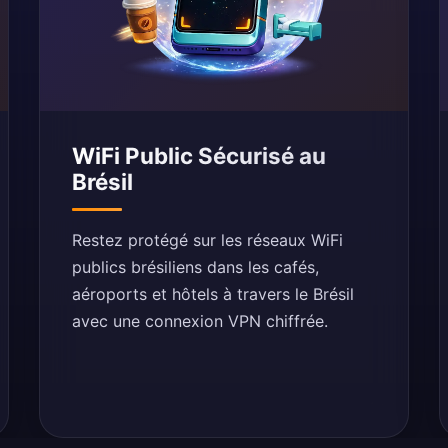
WiFi Public Sécurisé au
Brésil
Restez protégé sur les réseaux WiFi
publics brésiliens dans les cafés,
aéroports et hôtels à travers le Brésil
avec une connexion VPN chiffrée.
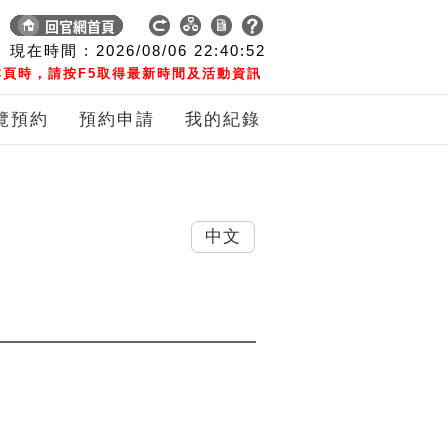
現在時間 :
2026/08/06
22:40:52
頁時，請按F5取得最新時間及活動資訊
覽預約
預約申請
我的紀錄
中文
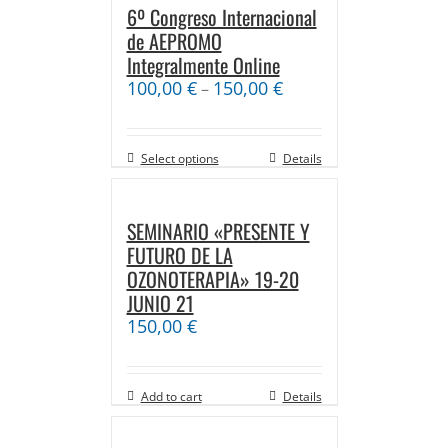
6º Congreso Internacional
de AEPROMO
Integralmente Online
100,00
€
150,00
€
–
Select options
Details
SEMINARIO «PRESENTE Y
FUTURO DE LA
OZONOTERAPIA» 19-20
JUNIO 21
150,00
€
Add to cart
Details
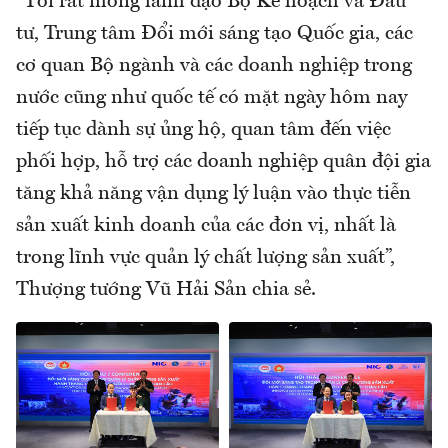
“Tôi rất mong lãnh đạo Bộ Kế hoạch và Đầu
tư, Trung tâm Đổi mới sáng tạo Quốc gia, các
cơ quan Bộ ngành và các doanh nghiệp trong
nước cũng như quốc tế có mặt ngày hôm nay
tiếp tục dành sự ủng hộ, quan tâm đến việc
phối hợp, hỗ trợ các doanh nghiệp quân đội gia
tăng khả năng vận dụng lý luận vào thực tiễn
sản xuất kinh doanh của các đơn vị, nhất là
trong lĩnh vực quản lý chất lượng sản xuất”,
Thượng tướng Vũ Hải Sản chia sẻ.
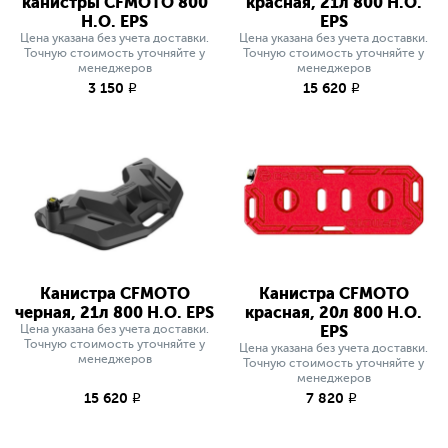
канистры CFMOTO 800
красная, 21л 800 H.O.
H.O. EPS
EPS
Цена указана без учета доставки.
Цена указана без учета доставки.
Точную стоимость уточняйте у
Точную стоимость уточняйте у
менеджеров
менеджеров
3 150
15 620
q
q
Канистра CFMOTO
Канистра CFMOTO
черная, 21л 800 H.O. EPS
красная, 20л 800 H.O.
Цена указана без учета доставки.
EPS
Точную стоимость уточняйте у
Цена указана без учета доставки.
менеджеров
Точную стоимость уточняйте у
менеджеров
15 620
7 820
q
q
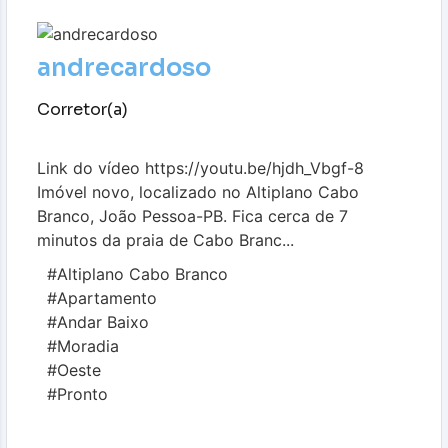
andrecardoso
Corretor(a)
Link do vídeo https://youtu.be/hjdh_Vbgf-8
Imóvel novo, localizado no Altiplano Cabo
Branco, João Pessoa-PB. Fica cerca de 7
minutos da praia de Cabo Branc...
#Altiplano Cabo Branco
#Apartamento
#Andar Baixo
#Moradia
#Oeste
#Pronto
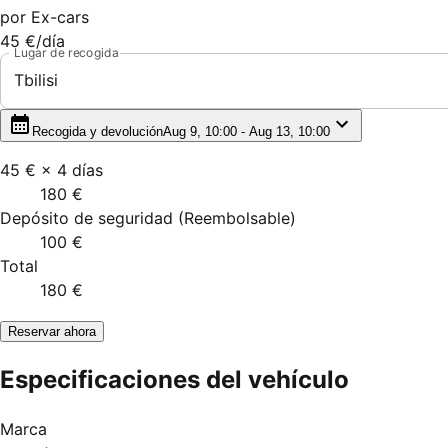
por
Ex-cars
45 €
/día
Lugar de recogida
Tbilisi
Recogida y devolución
Aug 9, 10:00 - Aug 13, 10:00
45 €
×
4
días
180 €
Depósito de seguridad
(
Reembolsable
)
100 €
Total
180 €
Reservar ahora
Especificaciones del vehículo
Marca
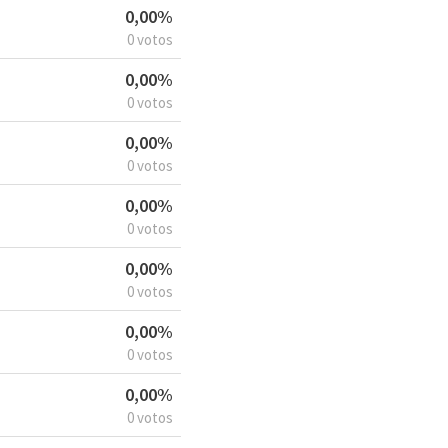
0,00%
0 votos
0,00%
0 votos
0,00%
0 votos
0,00%
0 votos
0,00%
0 votos
0,00%
0 votos
0,00%
0 votos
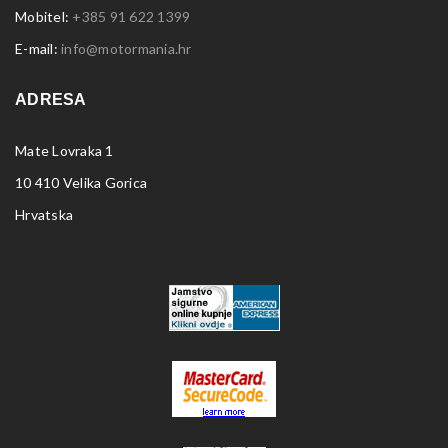
Mobitel:
+385 91 622 1399
E-mail:
info@motormania.hr
ADRESA
Mate Lovraka 1
10 410 Velika Gorica
Hrvatska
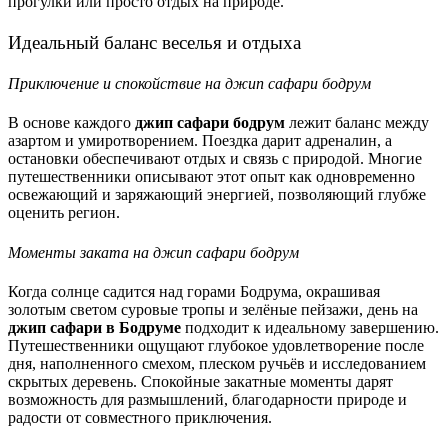
прогулки или просто отдых на природе.
Идеальный баланс веселья и отдыха
Приключение и спокойствие на джип сафари бодрум
В основе каждого
джип сафари бодрум
лежит баланс между
азартом и умиротворением. Поездка дарит адреналин, а
остановки обеспечивают отдых и связь с природой. Многие
путешественники описывают этот опыт как одновременно
освежающий и заряжающий энергией, позволяющий глубже
оценить регион.
Моменты заката на джип сафари бодрум
Когда солнце садится над горами Бодрума, окрашивая
золотым светом суровые тропы и зелёные пейзажи, день на
джип сафари в Бодруме
подходит к идеальному завершению.
Путешественники ощущают глубокое удовлетворение после
дня, наполненного смехом, плеском ручьёв и исследованием
скрытых деревень. Спокойные закатные моменты дарят
возможность для размышлений, благодарности природе и
радости от совместного приключения.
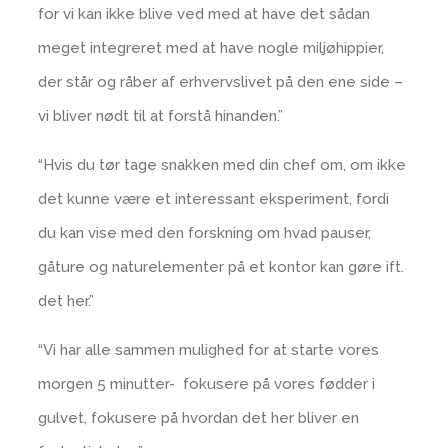
for vi kan ikke blive ved med at have det sådan
meget integreret med at have nogle miljøhippier,
der står og råber af erhvervslivet på den ene side –
vi bliver nødt til at forstå hinanden.”
“Hvis du tør tage snakken med din chef om, om ikke
det kunne være et interessant eksperiment, fordi
du kan vise med den forskning om hvad pauser,
gåture og naturelementer på et kontor kan gøre ift.
det her.”
“Vi har alle sammen mulighed for at starte vores
morgen 5 minutter- fokusere på vores fødder i
gulvet, fokusere på hvordan det her bliver en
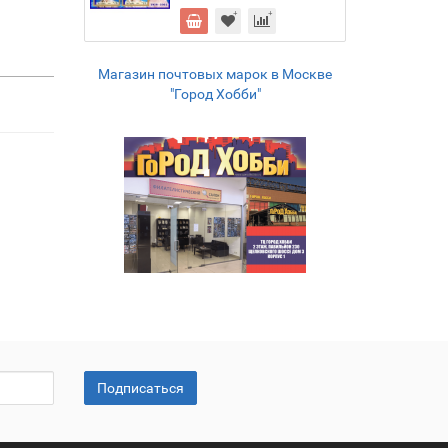
Магазин почтовых марок в Москве
"Город Хобби"
Подписаться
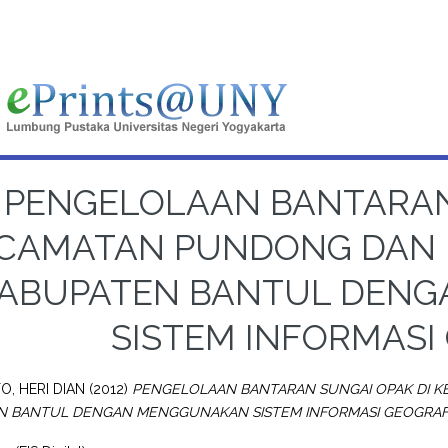
PENGELOLAAN BANTARAN
CAMATAN PUNDONG DAN 
ABUPATEN BANTUL DEN
SISTEM INFORMASI
O, HERI DIAN
(2012)
PENGELOLAAN BANTARAN SUNGAI OPAK DI 
N BANTUL DENGAN MENGGUNAKAN SISTEM INFORMASI GEOGRAFI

####################

Brief → Precisely those lines above that run from the line with "Branco, João Pessoa-PB. Fica cerca de 7" up to and including the line with "Reservar ahora" are to be set down, with the pictures omitted.

Response →
Branco, João Pessoa-PB. Fica cerca de 7
minutos da praia de Cabo Branc...
#Altiplano Cabo Branco
#Apartamento
#Andar Baixo
#Moradia
#Oeste
#Pronto
por
Ex-cars
45 €
/día
Lugar de recogida
Tbilisi
Recogida y devolución
Aug 9, 10:00 - Aug 13, 10:00
45 €
×
4
días
180 €
Depósito de seguridad
(
Reembolsable
)
100 €
Total
180 €
Reservar ahora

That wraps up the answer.